──────── THE DATA ────────
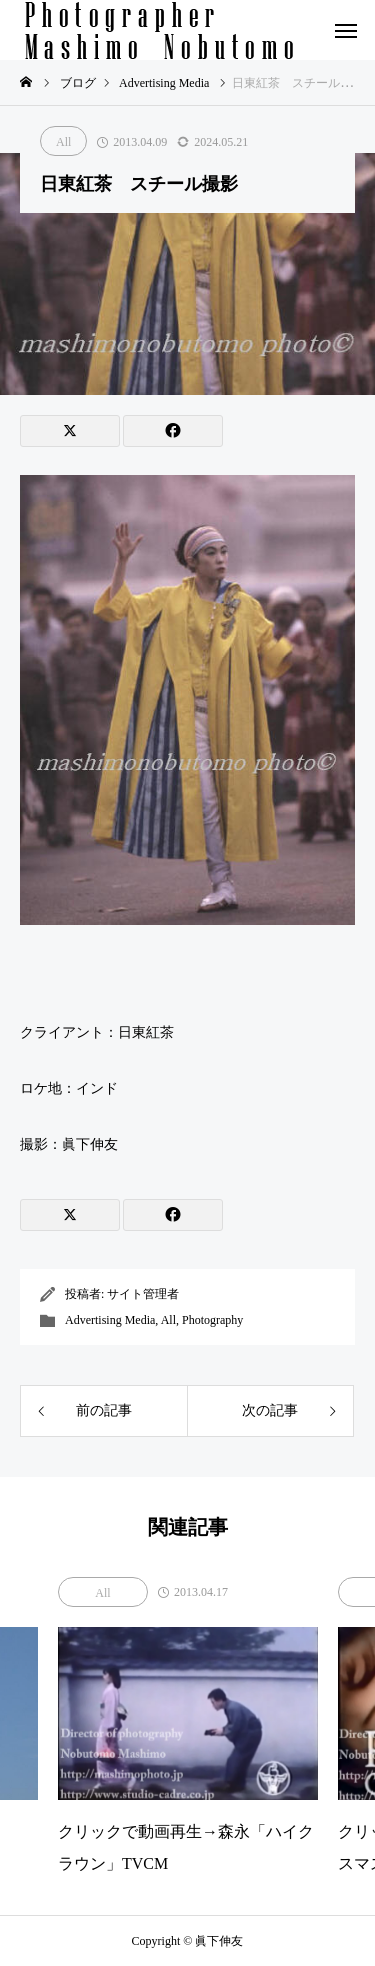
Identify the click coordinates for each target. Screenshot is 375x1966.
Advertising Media (110, 1320)
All (63, 142)
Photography (212, 1320)
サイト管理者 (143, 1294)
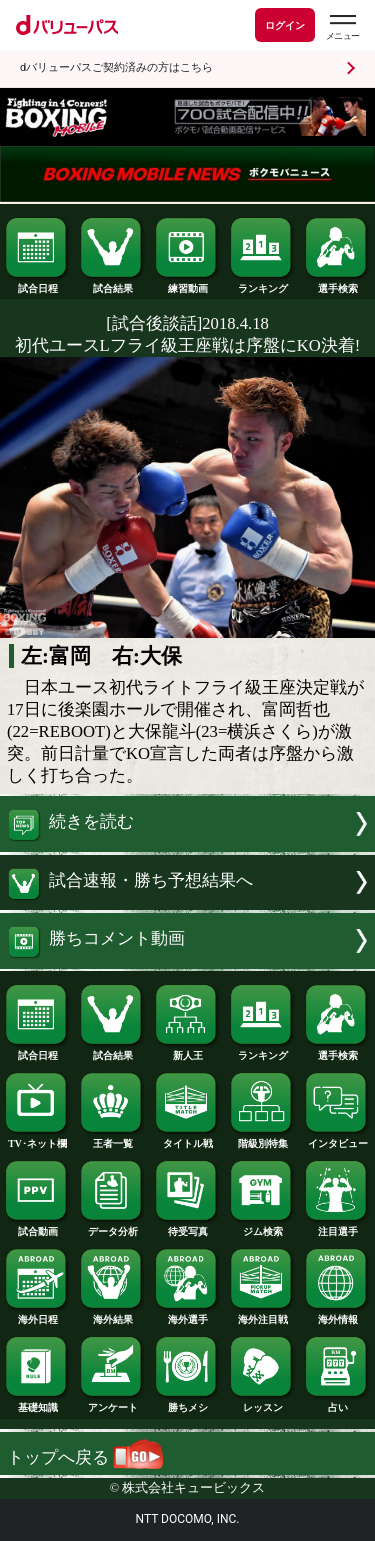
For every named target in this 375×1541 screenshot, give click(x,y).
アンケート (112, 1403)
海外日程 (37, 1315)
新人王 (187, 1051)
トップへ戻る (85, 1457)
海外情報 (337, 1315)
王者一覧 (112, 1139)
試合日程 (37, 284)
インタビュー (337, 1139)
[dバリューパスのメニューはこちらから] (342, 27)
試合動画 (37, 1227)
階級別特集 (262, 1139)
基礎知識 (37, 1403)
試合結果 (112, 284)
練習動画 (187, 284)
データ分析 (112, 1227)
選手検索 (337, 284)
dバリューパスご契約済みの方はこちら (116, 67)
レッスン (262, 1403)
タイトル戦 (187, 1139)
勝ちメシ (187, 1403)
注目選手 (337, 1227)
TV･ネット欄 (37, 1139)
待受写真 (187, 1227)
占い (337, 1403)
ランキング (262, 284)
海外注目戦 (262, 1315)
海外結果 (112, 1315)
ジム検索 (262, 1227)
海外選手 (187, 1315)
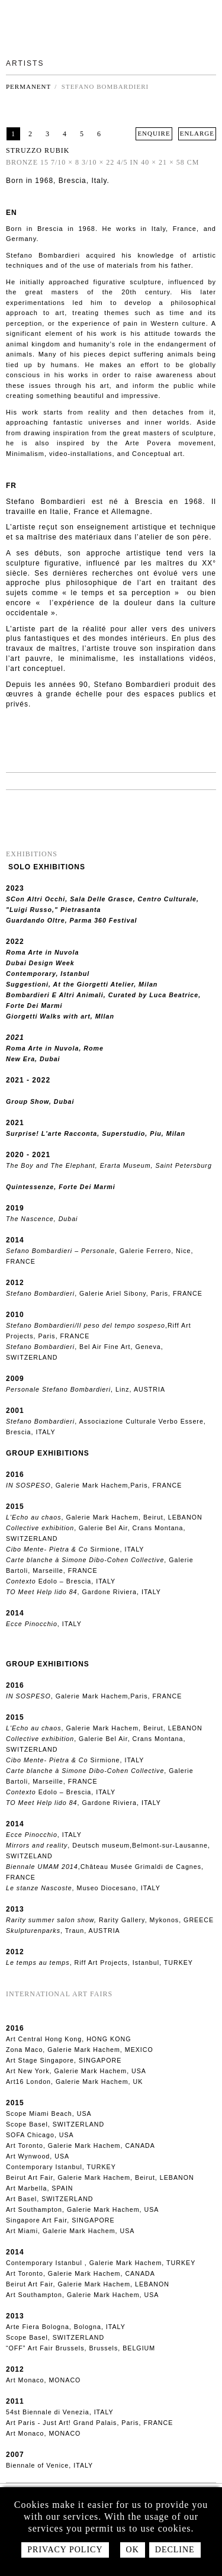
────────
## DIRECTIONS
Filter the lines above, keeping and copying those that contain "click".

## EXERCISE ANSWER
Identify the click coordinates for each target. Screenshot is 375x1966.
For every named target in this 375×1541 screenshot, give click(x,y).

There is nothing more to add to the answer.